A pulmonary embolism is suspected, and the patient is being taken to the CT scanner to confirm this.
The D-dimer was positive and the patient is exhibiting the classic symptoms of a pulmonary embolism.
But the CT scan is needed for a verification before any powerful clot-busting drug is given. Doctors also need to see where the clot is specifically.
Yet on the way to the CT scan suite, the patient could go into cardiac arrest from the pulmonary embolism.
I wondered why isn’t the clot-busting drug immediately administered, right there in the hospital room — at least at a lower level — and THEN take the patient for his CT scan?

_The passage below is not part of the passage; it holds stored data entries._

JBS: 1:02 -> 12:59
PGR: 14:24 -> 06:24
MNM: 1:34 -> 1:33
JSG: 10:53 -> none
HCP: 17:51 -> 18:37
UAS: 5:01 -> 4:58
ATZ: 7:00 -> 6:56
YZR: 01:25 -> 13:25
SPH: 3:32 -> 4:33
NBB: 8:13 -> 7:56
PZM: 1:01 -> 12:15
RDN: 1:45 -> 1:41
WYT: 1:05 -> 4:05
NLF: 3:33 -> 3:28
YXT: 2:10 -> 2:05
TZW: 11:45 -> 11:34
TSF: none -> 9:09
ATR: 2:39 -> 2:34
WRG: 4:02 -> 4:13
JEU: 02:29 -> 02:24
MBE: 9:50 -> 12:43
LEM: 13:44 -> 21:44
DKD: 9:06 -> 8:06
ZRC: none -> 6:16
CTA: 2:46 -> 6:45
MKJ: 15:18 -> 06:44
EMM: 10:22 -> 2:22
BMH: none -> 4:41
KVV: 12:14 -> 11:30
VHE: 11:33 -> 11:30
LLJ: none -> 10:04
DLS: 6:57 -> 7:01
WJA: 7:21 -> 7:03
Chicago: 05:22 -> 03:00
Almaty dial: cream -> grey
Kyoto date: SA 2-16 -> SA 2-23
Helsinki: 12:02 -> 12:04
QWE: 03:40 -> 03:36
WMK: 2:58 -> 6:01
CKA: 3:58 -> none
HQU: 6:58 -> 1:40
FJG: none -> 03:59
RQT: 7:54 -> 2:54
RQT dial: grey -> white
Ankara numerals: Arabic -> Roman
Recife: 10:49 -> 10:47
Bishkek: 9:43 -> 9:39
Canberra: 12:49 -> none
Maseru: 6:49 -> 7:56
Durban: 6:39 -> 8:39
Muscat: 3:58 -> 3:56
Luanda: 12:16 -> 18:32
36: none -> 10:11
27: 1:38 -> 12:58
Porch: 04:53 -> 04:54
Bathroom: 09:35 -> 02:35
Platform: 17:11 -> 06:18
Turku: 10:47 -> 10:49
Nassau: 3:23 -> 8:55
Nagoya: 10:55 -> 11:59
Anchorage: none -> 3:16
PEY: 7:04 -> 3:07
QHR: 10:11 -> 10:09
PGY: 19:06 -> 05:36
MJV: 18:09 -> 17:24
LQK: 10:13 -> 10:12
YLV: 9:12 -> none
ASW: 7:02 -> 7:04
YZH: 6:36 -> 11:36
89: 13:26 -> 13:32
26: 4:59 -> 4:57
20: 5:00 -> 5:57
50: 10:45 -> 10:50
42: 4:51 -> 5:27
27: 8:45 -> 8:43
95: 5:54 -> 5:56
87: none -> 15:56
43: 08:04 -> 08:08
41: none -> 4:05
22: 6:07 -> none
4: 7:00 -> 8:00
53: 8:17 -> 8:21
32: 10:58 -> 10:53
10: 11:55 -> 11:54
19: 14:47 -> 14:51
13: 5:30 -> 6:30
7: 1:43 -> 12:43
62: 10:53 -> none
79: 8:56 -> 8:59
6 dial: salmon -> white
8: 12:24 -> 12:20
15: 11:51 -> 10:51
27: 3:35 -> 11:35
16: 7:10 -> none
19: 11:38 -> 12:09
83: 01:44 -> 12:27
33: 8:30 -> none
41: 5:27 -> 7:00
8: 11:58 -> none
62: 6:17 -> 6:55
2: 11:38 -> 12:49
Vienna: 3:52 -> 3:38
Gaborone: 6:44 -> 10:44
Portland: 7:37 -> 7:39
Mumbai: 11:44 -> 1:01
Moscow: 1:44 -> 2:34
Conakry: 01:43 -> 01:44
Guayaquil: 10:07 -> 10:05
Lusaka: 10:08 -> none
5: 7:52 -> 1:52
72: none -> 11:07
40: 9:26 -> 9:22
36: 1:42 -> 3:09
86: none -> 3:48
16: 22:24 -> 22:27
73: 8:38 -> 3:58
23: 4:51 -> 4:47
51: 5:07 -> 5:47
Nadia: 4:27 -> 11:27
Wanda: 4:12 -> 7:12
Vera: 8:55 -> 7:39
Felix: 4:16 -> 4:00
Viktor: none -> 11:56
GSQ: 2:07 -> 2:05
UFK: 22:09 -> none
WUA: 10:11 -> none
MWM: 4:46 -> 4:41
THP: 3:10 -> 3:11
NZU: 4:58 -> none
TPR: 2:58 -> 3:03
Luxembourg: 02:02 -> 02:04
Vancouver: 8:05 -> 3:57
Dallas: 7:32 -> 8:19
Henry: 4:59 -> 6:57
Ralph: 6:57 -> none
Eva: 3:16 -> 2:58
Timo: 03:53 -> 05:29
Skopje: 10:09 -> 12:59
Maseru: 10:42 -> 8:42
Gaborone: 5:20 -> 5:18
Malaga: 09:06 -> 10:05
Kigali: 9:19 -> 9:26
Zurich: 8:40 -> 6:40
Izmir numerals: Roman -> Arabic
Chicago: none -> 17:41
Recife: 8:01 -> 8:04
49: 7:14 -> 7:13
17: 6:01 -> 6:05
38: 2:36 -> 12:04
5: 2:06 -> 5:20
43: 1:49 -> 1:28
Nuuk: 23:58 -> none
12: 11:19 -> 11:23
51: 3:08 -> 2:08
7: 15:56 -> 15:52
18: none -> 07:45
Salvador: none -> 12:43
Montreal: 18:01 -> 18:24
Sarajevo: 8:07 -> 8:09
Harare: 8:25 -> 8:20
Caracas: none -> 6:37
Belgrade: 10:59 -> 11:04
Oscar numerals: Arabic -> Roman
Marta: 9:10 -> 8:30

After all, it takes time to get to and on the CT scanner bed, take the image, then get a doctor to read the image results.
Certainly, the pulmonary embolism can cause death while the patient is enroute to the CT scanner or even during the scan?
To learn more about pulmonary embolus and CAT scans, I consulted with with Seyed-Mojtaba Gashti, MD, a board certified vascular surgeon with Broward Health Medical Center in Florida.
Regarding the hospital patient presenting with sudden difficulty breathing and chest pain, Dr. Gashti says, “Clinically this scenario is one with a high index of suspicion for a pulmonary embolism.
“Of course if the patient is on a cardiac monitor, you can look for tachycardia, EKG changes with signs of right heart strain, etc., to strengthen that suspicion.
In most cases what you do next is start anticoagulation with IV Heparin immediately if it is not contraindicated; you do not need a confirmation with a CT to start treatment.”
Anticoagulation drugs are contraindicated in patients prone to internal bleeding.
Dr. Gashti explains, “In certain post-op patients such as spine surgery or neurosurgical patients, thrombolytics—clot busting drugs, and to some extent even Heparin is absolutely contraindicated because of risk of bleeding.
Filter Can Prevent Pulmonary Embolism
“In these patients, you would place a filter, and if they are not in cardiac shock, you would support them.”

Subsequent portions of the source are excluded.